Alone, she kept him alive through the remainder of the night.

The bones of her forehead ached with shared fever when Sunder brought her back to herself. Dawn was in the air. He and Hollian had drawn the raft toward the riverbank. Linden looked about her tabidly. Her soul was full of ashes. A part of her panted over and over, No. Never again. The River ran through a lowland which should have been composed of broad leas; but instead, the area was a grey waste where mountains of preternatural grass had been beaten down by three days of torrential rain, then rotted by the sun of pestilence. As the approach of day stirred the air, currents of putrefaction shifted back and forth across the Mithil.

But she saw why Sunder and Hollian had chosen this place. Near the bank, a sandbar angled partway across the watercourse, forming a swath where Covenant could lie, away from the fetid grass.

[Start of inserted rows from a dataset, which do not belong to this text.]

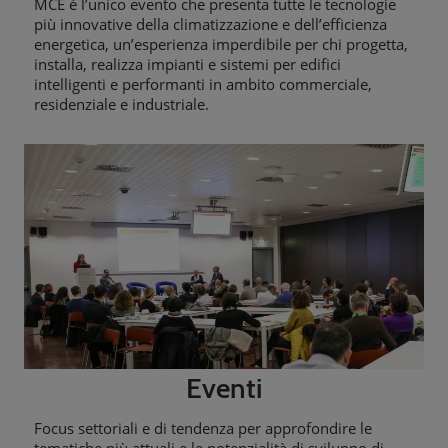
MCE è l’unico evento che presenta tutte le tecnologie
più innovative della climatizzazione e dell’efficienza
energetica, un’esperienza imperdibile per chi progetta,
installa, realizza impianti e sistemi per edifici
intelligenti e performanti in ambito commerciale,
residenziale e industriale.
Eventi
Focus settoriali e di tendenza per approfondire le
tematiche più attuali e le potenzialità di sviluppo di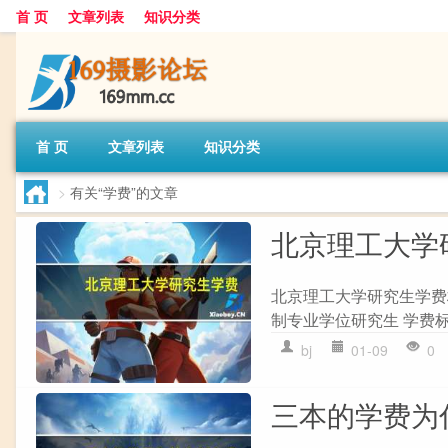
首 页
文章列表
知识分类
首 页
文章列表
知识分类
>
有关“学费”的文章
北京理工大学
北京理工大学研究生学费标准
制专业学位研究生 学费标准 ：
bj
01-09
0
三本的学费为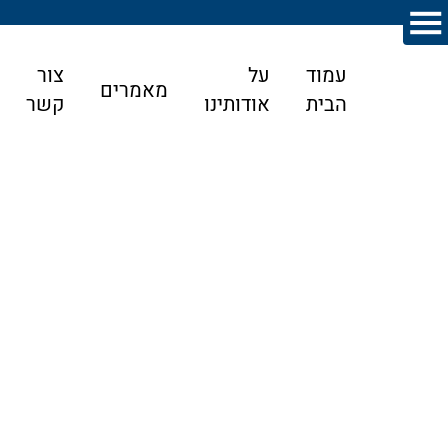
עמוד
על
צור
מאמרים
הבית
אודותינו
קשר
דף הבית
>
מאמרים
>
צוואות וירושות
>
איך לבצע ייפוי כוח
מתמשך בצורה נכונה?
איך לבצע ייפוי כוח מתמשך בצורה נכונה?
ביטול צו קיום צוואה, עורך דין התנגדות לצוואה
– מתי
בית המשפט מבטל צוואה בשל זיוף חתימה
?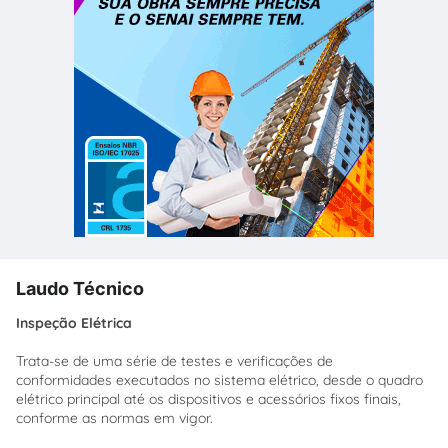
Laudo Técnico
Inspeção Elétrica
Trata-se de uma série de testes e verificações de
conformidades executados no sistema elétrico, desde o quadro
elétrico principal até os dispositivos e acessórios fixos finais,
conforme as normas em vigor.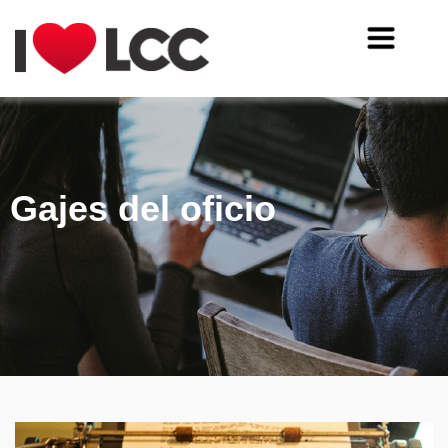
Gajes del oficio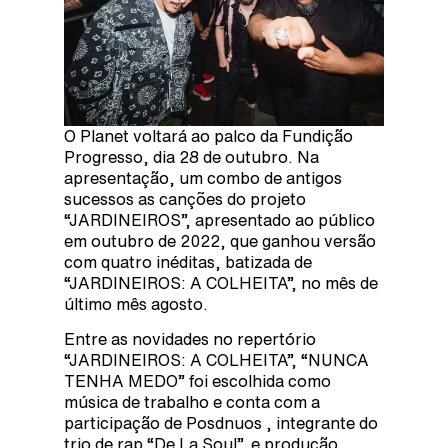
O Planet voltará ao palco da Fundição
Progresso, dia 28 de outubro. Na
apresentação, um combo de antigos
sucessos as canções do projeto
“JARDINEIROS”, apresentado ao público
em outubro de 2022, que ganhou versão
com quatro inéditas, batizada de
“JARDINEIROS: A COLHEITA”, no mês de
último mês agosto.
Entre as novidades no repertório
“JARDINEIROS: A COLHEITA”, “NUNCA
TENHA MEDO” foi escolhida como
música de trabalho e conta com a
participação de Posdnuos , integrante do
trio de rap “De La Soul”, e produção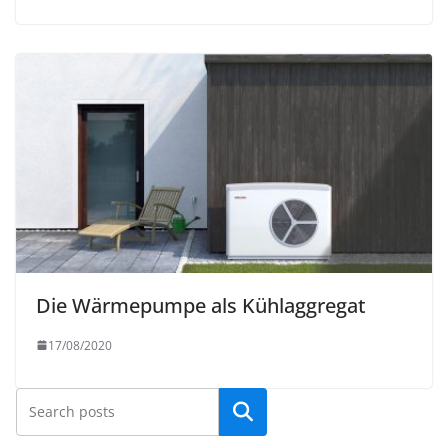
Die Wärmepumpe als Kühlaggregat
17/08/2020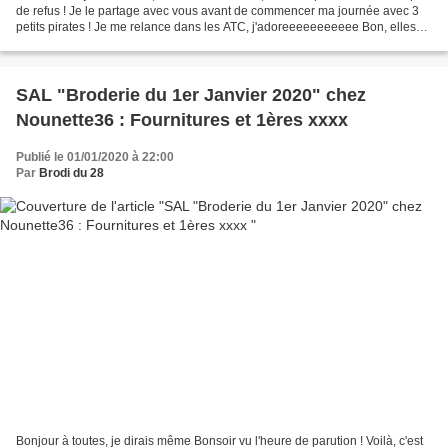
de refus ! Je le partage avec vous avant de commencer ma journée avec 3
petits pirates ! Je me relance dans les ATC, j'adoreeeeeeeeeee Bon, elles
sont toutes simples mais...
SAL "Broderie du 1er Janvier 2020" chez
Nounette36 : Fournitures et 1ères xxxx
Publié le 01/01/2020 à 22:00
Par
Brodi du 28
Bonjour à toutes, je dirais même Bonsoir vu l'heure de parution ! Voilà, c'est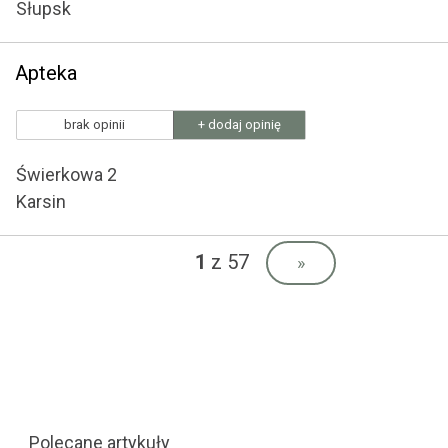
Słupsk
Apteka
brak opinii
+ dodaj opinię
Świerkowa 2
Karsin
1
z 57
»
Polecane artykuły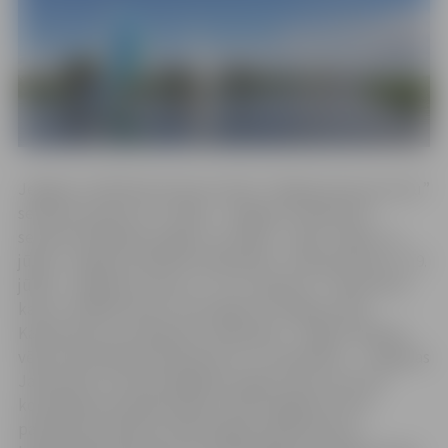
Jelgavas Jahtklubs šosezon rīkos “Jelgavas kausa izcīņu”
septiņos posmos: 31. maijā – “Jelgavas Jahtkluba”
sezonas atklāšanas regati, 22. jūnijā – “Līgo” regati, 12.
jūlijā – Jelgavas atklāto čempionātu “Lielupes kauss”, 19.
jūlijā – “Kapteiņu kausu”, 2. un 3. augustā – “Kalnciema
kausu–NIMFAs kausu” jeb regati no Jelgavas līdz
Kalnciemam un atpakaļ, 6. septembrī – regati “Rudens
vējš” Aivara Āboliņa piemiņai un 27. septembrī – “Jelgavas
Jahtkluba” sezonas slēgšanas regati, pēc kuras būs
kopvērtējuma apbalvošana. Visām regatēm starts
paredzēts pulksten 12:00 Jelgavas jahtklubā, ja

The Stonedownors secured the raft, lilted Covenant to the sand, then raised him into Linden's arms. Hugging him erect, though she herself swayed with exhaustion, she watched as Sunder and Hollian hastened to the riverbank and began hunting for stone. Soon they were out of sight.

With the thin remnant of her strength, Linden confronted the sun.

It hove over the horizon wearing incarnadine like the sails of a plague-ship. She welcomed its warmth-needed to be warm, yearned to be dry-but its corona made her moan with empty repugnance. She lowered Covenant to the sand, then sat beside him, studied him as if she were afraid to close her eyes. She did not know how soon the insects would begin to swarm.

But when Sunder and Hollian returned, they were excited. The tension between them had not relaxed; but they had found something important to them both. Together, they carried a large bush which they had uprooted as if it were a treasure.

Voure!” Hollian called as she and Sunder brought the bush to the sandbar. Her pale skin was luminous in the sunlight. “This is good fortune. Voure is greatly rare.” They set the bush down nearby, and at once began to strip its leaves.

“Rare, indeed,” muttered Sunder. “Such names are spoken in the Rede, but I have never beheld voure.”

“Does it heal?” Linden asked faintly.

In response, the eh-Brand gave her a handful of leaves. They were as pulpy as sponges; clear sap dripped from their broken stems. Their pungent odour made her wince.